[Task material]

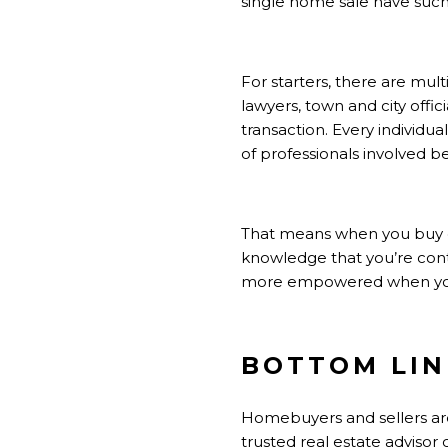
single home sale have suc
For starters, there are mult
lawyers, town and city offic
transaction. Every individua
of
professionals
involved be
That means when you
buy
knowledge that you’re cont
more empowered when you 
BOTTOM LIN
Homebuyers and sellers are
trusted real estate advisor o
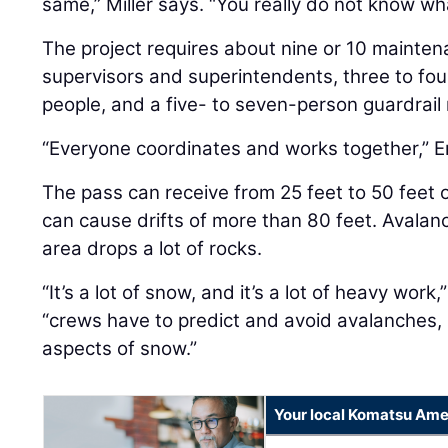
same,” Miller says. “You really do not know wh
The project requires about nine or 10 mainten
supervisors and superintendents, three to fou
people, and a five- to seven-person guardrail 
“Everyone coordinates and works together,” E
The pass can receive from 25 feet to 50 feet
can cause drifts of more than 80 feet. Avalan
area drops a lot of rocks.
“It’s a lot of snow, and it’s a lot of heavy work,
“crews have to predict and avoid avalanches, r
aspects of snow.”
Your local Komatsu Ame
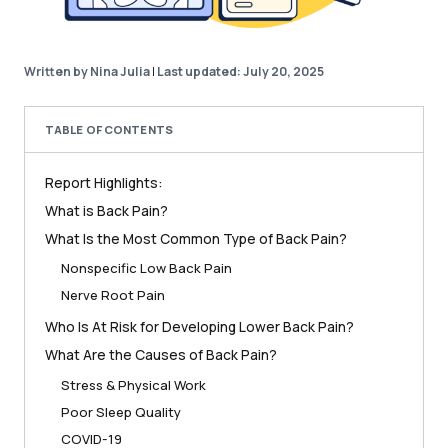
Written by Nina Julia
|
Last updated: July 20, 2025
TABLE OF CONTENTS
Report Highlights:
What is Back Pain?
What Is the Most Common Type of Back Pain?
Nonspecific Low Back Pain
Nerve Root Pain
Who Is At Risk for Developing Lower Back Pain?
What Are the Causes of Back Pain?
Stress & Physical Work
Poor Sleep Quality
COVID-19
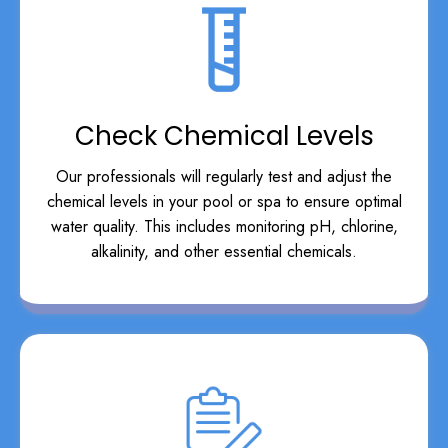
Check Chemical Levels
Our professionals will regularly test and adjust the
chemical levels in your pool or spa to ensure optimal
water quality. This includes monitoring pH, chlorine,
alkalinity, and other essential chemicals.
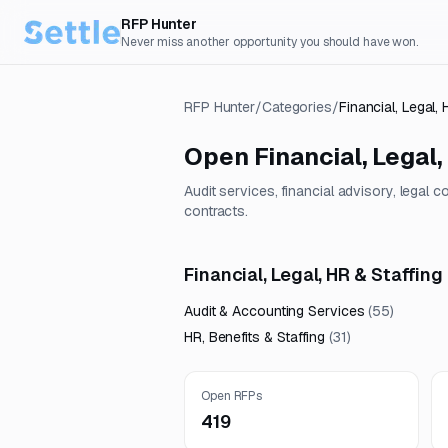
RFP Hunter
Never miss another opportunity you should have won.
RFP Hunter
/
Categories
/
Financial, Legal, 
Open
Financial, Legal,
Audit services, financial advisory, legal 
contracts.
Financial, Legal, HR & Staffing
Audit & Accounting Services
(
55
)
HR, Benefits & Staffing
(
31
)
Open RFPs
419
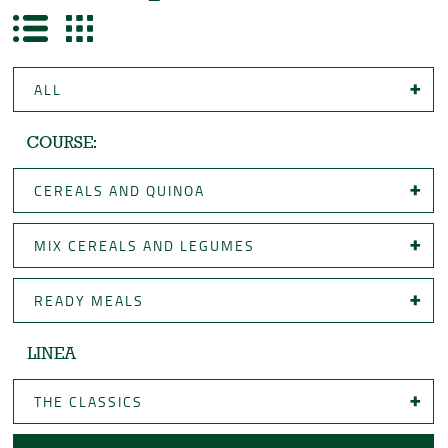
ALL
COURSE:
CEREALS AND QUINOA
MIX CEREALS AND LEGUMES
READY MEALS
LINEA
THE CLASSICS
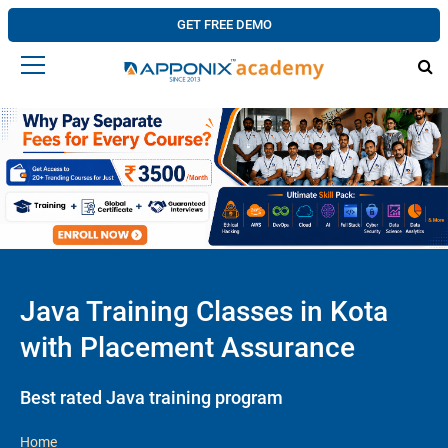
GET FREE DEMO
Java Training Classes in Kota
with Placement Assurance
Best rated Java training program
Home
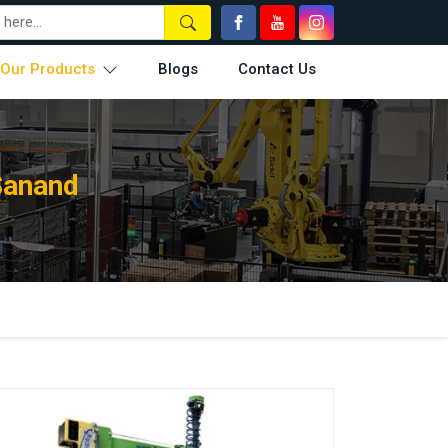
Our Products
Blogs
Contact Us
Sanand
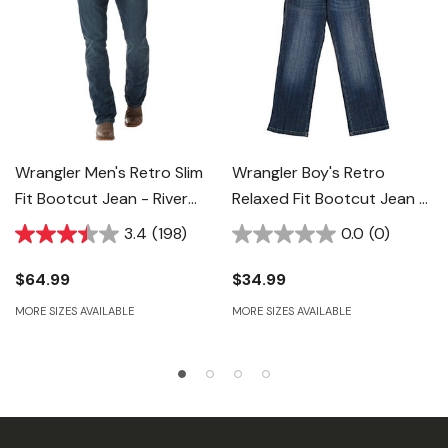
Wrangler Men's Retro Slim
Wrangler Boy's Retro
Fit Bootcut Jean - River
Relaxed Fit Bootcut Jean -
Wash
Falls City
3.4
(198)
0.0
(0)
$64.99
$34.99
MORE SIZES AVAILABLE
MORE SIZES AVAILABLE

[/Task material]

## What you need to do
Looking at the material above, count the lines where the word "CEREALS" occurs, and answer with that count alone.

## Output below
2